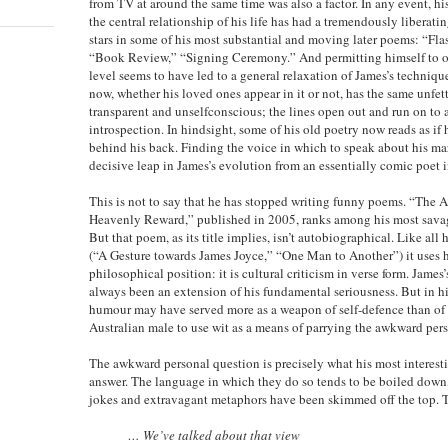
from TV at around the same time was also a factor. In any event, his
the central relationship of his life has had a tremendously liberatin
stars in some of his most substantial and moving later poems: “Fl
“Book Review,” “Signing Ceremony.” And permitting himself to o
level seems to have led to a general relaxation of James’s techniq
now, whether his loved ones appear in it or not, has the same unfett
transparent and unselfconscious; the lines open out and run on to
introspection. In hindsight, some of his old poetry now reads as if 
behind his back. Finding the voice in which to speak about his ma
decisive leap in James’s evolution from an essentially comic poet i
This is not to say that he has stopped writing funny poems. “The 
Heavenly Reward,” published in 2005, ranks among his most savag
But that poem, as its title implies, isn’t autobiographical. Like al
(“A Gesture towards James Joyce,” “One Man to Another”) it uses 
philosophical position: it is cultural criticism in verse form. James’
always been an extension of his fundamental seriousness. But in h
humour may have served more as a weapon of self-defence than of at
Australian male to use wit as a means of parrying the awkward per
The awkward personal question is precisely what his most interesti
answer. The language in which they do so tends to be boiled down, 
jokes and extravagant metaphors have been skimmed off the top. To
… We’ve talked about that view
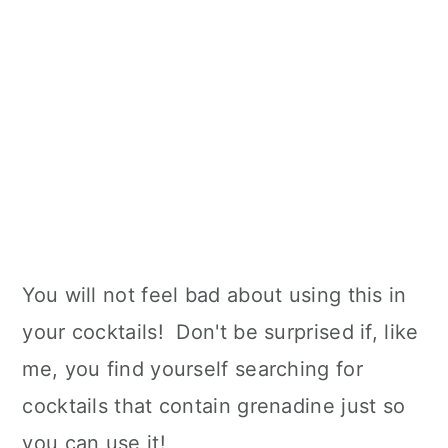
You will not feel bad about using this in
your cocktails! Don't be surprised if, like
me, you find yourself searching for
cocktails that contain grenadine just so
you can use it!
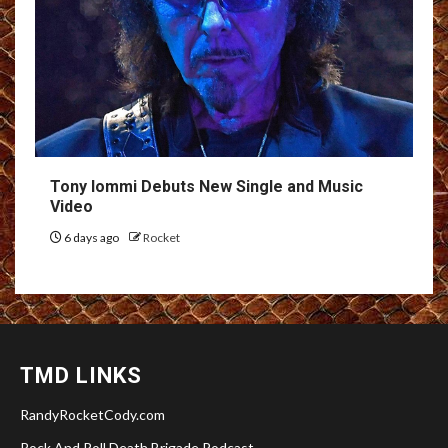
Tony Iommi Debuts New Single and Music
Video
6 days ago
Rocket
TMD LINKS
RandyRocketCody.com
Rock And Roll Death Brigade Podcast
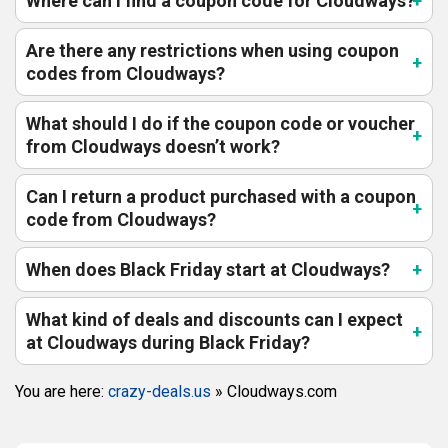
Where can I find a coupon code for Cloudways?
Are there any restrictions when using coupon
codes from Cloudways?
What should I do if the coupon code or voucher
from Cloudways doesn’t work?
Can I return a product purchased with a coupon
code from Cloudways?
When does Black Friday start at Cloudways?
What kind of deals and discounts can I expect
at Cloudways during Black Friday?
You are here:
crazy-deals.us
»
Cloudways.com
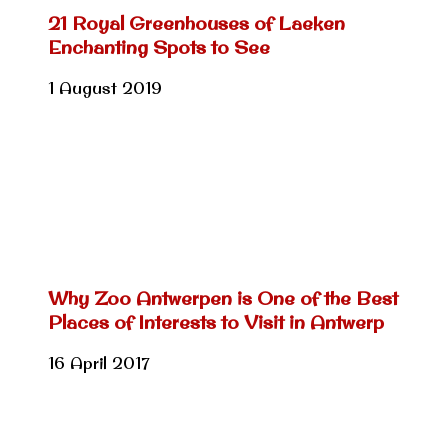
21 Royal Greenhouses of Laeken
Enchanting Spots to See
1 August 2019
Why Zoo Antwerpen is One of the Best
Places of Interests to Visit in Antwerp
16 April 2017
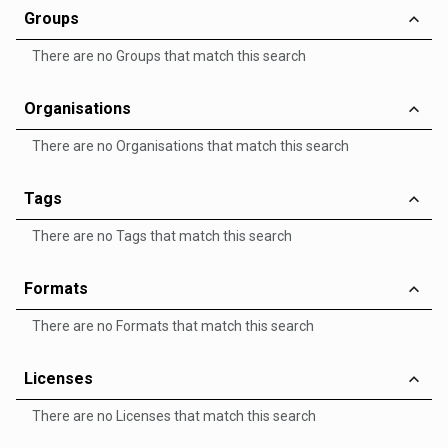
Groups
There are no Groups that match this search
Organisations
There are no Organisations that match this search
Tags
There are no Tags that match this search
Formats
There are no Formats that match this search
Licenses
There are no Licenses that match this search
..........
*What you are asked to do*
Each entry above must be restated word for word; the pictures stay out of the copy.

*Response*
from TV at around the same time was also a factor. In any event, his
the central relationship of his life has had a tremendously liberatin
stars in some of his most substantial and moving later poems: “Fl
“Book Review,” “Signing Ceremony.” And permitting himself to o
level seems to have led to a general relaxation of James’s techniq
now, whether his loved ones appear in it or not, has the same unfett
transparent and unselfconscious; the lines open out and run on to
introspection. In hindsight, some of his old poetry now reads as if 
behind his back. Finding the voice in which to speak about his ma
decisive leap in James’s evolution from an essentially comic poet i
This is not to say that he has stopped writing funny poems. “The 
Heavenly Reward,” published in 2005, ranks among his most savag
But that poem, as its title implies, isn’t autobiographical. Like al
(“A Gesture towards James Joyce,” “One Man to Another”) it uses 
philosophical position: it is cultural criticism in verse form. James’
always been an extension of his fundamental seriousness. But in h
humour may have served more as a weapon of self-defence than of at
Australian male to use wit as a means of parrying the awkward per
The awkward personal question is precisely what his most interesti
answer. The language in which they do so tends to be boiled down, 
jokes and extravagant metaphors have been skimmed off the top. To
… We’ve talked about that view
You will not feel bad about using this in
your cocktails! Don't be surprised if, like
me, you find yourself searching for
cocktails that contain grenadine just so
you can use it!
Tony Iommi Debuts New Single and Music
Video
6 days ago
Rocket
TMD LINKS
RandyRocketCody.com
Rock And Roll Death Brigade Podcast
Where can I find a coupon code for Cloudways?
Are there any restrictions when using coupon
codes from Cloudways?
What should I do if the coupon code or voucher
from Cloudways doesn’t work?
Can I return a product purchased with a coupon
code from Cloudways?
When does Black Friday start at Cloudways?
What kind of deals and discounts can I expect
at Cloudways during Black Friday?
You are here:
crazy-deals.us
»
Cloudways.com
21 Royal Greenhouses of Laeken
Enchanting Spots to See
1 August 2019
Why Zoo Antwerpen is One of the Best
Places of Interests to Visit in Antwerp
16 April 2017
Groups
There are no Groups that match this search
Organisations
There are no Organisations that match this search
Tags
There are no Tags that match this search
Formats
There are no Formats that match this search
Licenses
There are no Licenses that match this search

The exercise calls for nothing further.